» **WORK TO COMPLETE**
Wherever the string "from" appears in the records, return the line that holds it.

[Saved entries]
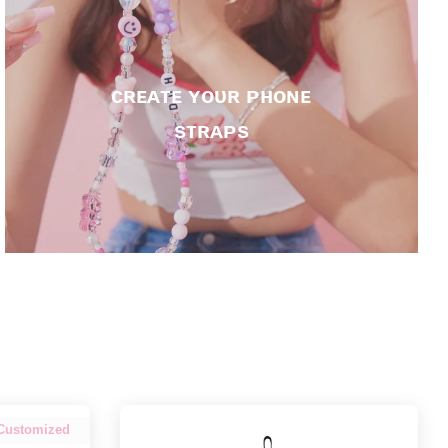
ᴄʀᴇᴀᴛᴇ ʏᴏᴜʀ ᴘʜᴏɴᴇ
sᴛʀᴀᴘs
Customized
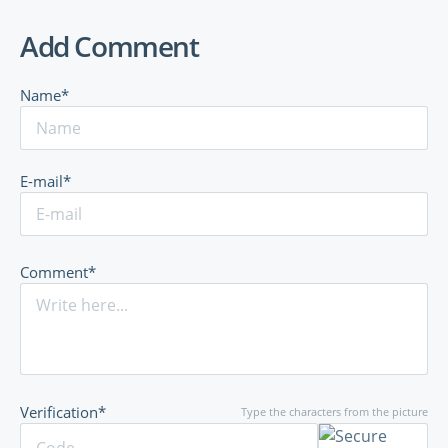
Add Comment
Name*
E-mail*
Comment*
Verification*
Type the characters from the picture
==
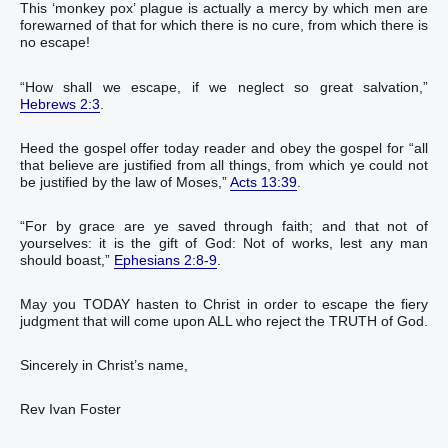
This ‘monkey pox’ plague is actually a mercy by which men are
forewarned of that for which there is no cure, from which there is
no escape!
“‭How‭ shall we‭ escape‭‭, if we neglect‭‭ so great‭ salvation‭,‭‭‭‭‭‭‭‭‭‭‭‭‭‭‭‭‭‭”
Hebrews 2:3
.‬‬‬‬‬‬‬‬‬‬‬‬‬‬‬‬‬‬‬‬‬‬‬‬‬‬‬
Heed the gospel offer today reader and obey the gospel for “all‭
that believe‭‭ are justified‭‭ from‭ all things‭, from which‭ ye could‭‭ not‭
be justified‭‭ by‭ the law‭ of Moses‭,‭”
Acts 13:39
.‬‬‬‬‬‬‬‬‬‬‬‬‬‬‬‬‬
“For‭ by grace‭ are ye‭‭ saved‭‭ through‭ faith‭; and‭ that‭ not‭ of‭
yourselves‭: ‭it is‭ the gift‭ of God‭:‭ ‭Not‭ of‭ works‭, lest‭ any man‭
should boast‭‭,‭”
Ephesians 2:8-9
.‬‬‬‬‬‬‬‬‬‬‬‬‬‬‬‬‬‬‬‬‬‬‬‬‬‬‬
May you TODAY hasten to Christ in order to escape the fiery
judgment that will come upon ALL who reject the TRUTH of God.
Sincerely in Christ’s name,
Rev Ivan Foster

» **TASK RESULT**
Type the characters from the picture
forewarned of that for which there is no cure, from which there is
that believe‭‭ are justified‭‭ from‭ all things‭, from which‭ ye could‭‭ not‭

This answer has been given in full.